◆ About this task ◆
Give the number of lines in the following entries that contain the word "como", with nothing added.

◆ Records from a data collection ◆

# # # #

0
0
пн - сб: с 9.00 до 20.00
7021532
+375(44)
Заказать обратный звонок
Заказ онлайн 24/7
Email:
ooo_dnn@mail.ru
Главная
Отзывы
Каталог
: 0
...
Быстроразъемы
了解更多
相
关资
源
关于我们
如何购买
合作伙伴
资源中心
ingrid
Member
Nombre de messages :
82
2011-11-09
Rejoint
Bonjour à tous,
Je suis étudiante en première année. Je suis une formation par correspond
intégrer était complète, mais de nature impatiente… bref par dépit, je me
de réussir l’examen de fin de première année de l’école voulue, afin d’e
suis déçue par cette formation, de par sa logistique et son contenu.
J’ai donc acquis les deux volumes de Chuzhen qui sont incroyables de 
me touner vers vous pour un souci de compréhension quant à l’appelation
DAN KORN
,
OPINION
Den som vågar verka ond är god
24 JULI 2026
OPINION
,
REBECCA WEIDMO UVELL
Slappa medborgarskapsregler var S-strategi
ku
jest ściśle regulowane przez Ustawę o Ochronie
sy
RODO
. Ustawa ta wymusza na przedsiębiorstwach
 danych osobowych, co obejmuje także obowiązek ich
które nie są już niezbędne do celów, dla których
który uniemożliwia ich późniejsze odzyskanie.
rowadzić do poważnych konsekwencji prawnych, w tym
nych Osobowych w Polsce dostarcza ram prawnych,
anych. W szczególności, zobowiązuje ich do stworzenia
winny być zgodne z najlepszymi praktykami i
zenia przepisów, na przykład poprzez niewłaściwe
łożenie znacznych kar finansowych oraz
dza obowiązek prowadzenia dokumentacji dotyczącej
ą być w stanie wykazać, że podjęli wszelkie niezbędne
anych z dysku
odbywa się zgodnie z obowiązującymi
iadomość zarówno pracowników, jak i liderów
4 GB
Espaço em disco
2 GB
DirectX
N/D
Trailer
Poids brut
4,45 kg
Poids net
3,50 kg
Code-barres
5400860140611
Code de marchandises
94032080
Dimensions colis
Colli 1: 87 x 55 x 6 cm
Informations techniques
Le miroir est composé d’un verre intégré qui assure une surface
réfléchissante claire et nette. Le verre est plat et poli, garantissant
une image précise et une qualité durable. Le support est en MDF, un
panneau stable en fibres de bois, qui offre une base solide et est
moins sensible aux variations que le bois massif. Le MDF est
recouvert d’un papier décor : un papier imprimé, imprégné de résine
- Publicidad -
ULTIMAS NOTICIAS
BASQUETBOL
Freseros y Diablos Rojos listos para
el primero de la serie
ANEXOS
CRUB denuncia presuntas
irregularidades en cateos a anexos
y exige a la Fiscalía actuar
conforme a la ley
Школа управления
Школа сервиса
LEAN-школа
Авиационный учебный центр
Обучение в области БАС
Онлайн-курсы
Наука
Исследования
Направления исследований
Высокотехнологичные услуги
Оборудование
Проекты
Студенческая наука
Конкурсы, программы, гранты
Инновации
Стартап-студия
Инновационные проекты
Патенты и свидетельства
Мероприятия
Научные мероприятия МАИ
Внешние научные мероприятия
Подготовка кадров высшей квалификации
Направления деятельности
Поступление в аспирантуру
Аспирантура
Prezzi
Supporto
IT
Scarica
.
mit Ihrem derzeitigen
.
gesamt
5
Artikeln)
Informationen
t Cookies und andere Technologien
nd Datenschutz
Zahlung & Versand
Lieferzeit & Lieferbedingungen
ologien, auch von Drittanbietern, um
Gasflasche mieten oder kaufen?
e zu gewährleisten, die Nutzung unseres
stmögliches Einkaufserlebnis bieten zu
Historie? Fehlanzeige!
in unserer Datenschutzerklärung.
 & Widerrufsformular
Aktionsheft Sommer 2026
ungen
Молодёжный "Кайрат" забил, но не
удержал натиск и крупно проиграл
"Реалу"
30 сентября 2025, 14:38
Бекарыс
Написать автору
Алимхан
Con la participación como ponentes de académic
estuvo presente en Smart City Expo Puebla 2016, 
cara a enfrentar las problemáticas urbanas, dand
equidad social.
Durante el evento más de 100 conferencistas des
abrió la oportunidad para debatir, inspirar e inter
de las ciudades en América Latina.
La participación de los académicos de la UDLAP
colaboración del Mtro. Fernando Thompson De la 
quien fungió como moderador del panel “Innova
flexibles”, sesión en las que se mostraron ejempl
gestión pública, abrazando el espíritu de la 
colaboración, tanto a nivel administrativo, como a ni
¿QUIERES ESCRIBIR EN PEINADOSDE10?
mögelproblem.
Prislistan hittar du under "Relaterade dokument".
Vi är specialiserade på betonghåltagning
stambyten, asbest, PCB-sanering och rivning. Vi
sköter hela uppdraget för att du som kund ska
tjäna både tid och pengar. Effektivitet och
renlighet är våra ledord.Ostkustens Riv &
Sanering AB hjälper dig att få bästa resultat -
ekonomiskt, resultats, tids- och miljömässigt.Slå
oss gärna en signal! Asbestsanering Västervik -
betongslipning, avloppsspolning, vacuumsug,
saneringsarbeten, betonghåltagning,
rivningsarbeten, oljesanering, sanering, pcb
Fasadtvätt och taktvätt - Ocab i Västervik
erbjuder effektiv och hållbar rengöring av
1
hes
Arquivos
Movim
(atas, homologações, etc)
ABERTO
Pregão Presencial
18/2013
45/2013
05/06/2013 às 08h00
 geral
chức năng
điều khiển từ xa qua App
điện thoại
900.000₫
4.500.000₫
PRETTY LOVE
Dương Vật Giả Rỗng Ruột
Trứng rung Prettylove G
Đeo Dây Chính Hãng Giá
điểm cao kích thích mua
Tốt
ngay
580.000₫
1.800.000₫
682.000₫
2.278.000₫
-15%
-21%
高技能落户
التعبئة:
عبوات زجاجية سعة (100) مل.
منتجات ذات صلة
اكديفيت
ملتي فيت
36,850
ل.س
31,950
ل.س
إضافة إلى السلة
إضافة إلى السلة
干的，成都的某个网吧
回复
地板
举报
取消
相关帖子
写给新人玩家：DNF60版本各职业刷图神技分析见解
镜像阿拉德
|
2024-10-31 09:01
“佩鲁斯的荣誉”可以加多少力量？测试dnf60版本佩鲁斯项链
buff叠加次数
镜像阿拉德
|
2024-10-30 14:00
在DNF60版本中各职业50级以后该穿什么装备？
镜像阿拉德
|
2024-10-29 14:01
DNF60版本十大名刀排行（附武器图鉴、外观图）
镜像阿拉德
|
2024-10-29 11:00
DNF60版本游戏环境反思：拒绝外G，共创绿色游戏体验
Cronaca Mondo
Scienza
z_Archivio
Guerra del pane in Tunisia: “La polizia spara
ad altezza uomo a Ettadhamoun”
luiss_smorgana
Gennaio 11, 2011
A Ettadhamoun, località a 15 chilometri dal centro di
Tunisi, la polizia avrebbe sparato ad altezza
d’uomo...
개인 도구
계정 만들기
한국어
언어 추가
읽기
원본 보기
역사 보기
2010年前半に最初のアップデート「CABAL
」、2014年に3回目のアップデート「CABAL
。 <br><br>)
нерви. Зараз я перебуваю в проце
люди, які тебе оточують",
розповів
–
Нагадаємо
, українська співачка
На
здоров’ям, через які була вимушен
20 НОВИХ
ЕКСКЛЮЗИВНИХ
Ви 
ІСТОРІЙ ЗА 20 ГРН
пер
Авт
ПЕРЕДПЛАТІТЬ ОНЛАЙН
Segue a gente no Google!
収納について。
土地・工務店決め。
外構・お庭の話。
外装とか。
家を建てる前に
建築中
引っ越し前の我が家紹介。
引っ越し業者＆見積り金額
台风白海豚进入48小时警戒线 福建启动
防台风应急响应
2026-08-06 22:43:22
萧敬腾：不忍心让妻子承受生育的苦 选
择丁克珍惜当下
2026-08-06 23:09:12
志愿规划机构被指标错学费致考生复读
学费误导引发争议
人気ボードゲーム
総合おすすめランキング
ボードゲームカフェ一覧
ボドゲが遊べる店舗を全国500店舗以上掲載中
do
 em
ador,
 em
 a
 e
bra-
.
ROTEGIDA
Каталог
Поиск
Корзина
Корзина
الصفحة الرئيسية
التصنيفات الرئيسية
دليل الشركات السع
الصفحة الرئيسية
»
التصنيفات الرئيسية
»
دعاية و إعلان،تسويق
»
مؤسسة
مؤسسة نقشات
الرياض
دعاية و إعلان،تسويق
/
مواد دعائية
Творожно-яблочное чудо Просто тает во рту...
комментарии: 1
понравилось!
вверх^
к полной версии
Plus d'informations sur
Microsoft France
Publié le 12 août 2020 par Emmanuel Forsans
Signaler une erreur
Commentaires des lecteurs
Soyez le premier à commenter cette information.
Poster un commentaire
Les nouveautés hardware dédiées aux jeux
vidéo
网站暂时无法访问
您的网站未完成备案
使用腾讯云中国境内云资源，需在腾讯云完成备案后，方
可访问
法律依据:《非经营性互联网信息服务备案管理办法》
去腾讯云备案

# # # #

◆ Response to this task ◆
3